Neues zum Thema Organspende / Transplantationsmedizin / Hirntod

15.06.13: Nach Transplantationsskandalen: Deutscher Bundestag beschließt Verschärfung des Transplantationsgesetzes

Der Deutsche Bundestag hat am 14.06.13 kurzfristig eine erneute Änderung des Transplantationsgesetzes beschlossen und Manipulation bei der Organvergabe unter Strafe gestellt. Mit der von allen Fraktionen getragenen Änderung werden die Konsequenzen aus den bekannt gewordenen Manipulationen an Patientendaten an einzelnen Transplantationszentren gezogen. Vor dem Hintergrund der Skandale sind die Organspendezahlen in Deutschland massiv eingebrochen und das Vertrauen in das Transplantationssystem ins Wanken geraten.

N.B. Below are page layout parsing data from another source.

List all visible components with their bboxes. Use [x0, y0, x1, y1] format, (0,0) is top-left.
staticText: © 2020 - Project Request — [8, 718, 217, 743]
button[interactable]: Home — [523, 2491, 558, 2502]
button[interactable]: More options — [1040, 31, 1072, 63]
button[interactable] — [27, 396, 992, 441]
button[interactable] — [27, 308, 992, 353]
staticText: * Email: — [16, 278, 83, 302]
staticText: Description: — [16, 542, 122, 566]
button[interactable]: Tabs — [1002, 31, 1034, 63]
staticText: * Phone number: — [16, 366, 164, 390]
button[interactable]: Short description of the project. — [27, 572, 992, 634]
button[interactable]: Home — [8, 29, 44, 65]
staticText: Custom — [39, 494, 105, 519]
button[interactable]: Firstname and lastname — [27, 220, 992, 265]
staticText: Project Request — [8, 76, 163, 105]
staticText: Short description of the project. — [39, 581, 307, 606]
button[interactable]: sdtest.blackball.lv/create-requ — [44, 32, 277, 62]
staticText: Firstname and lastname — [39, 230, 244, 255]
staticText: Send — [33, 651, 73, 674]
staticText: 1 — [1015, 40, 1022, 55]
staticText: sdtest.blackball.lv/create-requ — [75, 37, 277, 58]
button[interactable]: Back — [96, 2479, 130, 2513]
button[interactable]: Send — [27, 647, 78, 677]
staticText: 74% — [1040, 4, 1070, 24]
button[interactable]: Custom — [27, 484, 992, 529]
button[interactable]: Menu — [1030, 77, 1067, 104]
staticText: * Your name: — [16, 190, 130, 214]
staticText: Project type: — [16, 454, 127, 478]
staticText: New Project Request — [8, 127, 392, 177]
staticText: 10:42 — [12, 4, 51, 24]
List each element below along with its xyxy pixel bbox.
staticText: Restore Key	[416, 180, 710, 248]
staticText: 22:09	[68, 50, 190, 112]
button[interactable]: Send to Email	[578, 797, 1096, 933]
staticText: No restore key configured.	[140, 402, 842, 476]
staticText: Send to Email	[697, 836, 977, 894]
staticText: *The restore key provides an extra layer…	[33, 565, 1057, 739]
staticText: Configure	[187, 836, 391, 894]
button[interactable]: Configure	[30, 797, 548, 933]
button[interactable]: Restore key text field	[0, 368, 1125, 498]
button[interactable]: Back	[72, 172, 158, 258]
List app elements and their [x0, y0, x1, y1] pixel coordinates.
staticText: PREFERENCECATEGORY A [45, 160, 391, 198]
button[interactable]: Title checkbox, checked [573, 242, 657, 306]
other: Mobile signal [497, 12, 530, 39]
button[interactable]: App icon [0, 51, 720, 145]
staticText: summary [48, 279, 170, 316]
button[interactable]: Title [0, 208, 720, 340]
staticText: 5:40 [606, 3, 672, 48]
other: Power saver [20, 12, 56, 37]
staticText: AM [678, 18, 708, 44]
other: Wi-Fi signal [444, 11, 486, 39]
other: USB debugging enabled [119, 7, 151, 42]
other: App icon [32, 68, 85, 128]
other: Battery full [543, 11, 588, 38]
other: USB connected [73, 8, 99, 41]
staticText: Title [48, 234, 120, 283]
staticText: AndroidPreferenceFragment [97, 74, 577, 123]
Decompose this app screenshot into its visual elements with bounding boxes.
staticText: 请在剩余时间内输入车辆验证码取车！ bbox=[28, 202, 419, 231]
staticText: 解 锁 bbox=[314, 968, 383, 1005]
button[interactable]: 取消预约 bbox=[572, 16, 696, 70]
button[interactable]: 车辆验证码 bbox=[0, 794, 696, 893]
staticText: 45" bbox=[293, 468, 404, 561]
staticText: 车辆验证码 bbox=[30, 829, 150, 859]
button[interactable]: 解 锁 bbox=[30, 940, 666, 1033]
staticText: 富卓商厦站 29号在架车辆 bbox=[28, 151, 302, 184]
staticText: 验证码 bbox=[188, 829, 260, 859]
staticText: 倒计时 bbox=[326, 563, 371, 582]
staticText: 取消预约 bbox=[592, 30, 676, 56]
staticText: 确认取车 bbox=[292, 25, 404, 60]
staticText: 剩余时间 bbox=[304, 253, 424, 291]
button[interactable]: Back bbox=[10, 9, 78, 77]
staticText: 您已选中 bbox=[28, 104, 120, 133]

Änderungen des Transplantationsgesetzes vom 14.06.13

Überblick über die Änderung des Transplantationsgesetzes vom 14.06.13

  1. Künftig ist die unrichtige Erhebung und Dokumentation sowie die Übermittlung eines unrichtigen Gesundheitszustandes der Patienten an Eurotransplant in der Absicht, Patienten auf der Warteliste zu bevorzugen, verboten. Der Verstoß gegen dieses Verbot wird mit Freiheitsstrafe bis zu zwei Jahren oder mit Geldstrafe bewehrt.

    "Durch die strafrechtliche Sanktionierung soll sichergestellt werden, dass bei der Führung der einheitlichen Wartelisten keine Manipulationen im Zusammenhang mit den Angaben zum Gesundheitszustand des Patienten vorgenommen werden. Hierdurch soll das Vertrauen in ein gerechtes Verteilungssystem zurück gewonnen und nachhaltig gestärkt werden", heißt es in dem Papier.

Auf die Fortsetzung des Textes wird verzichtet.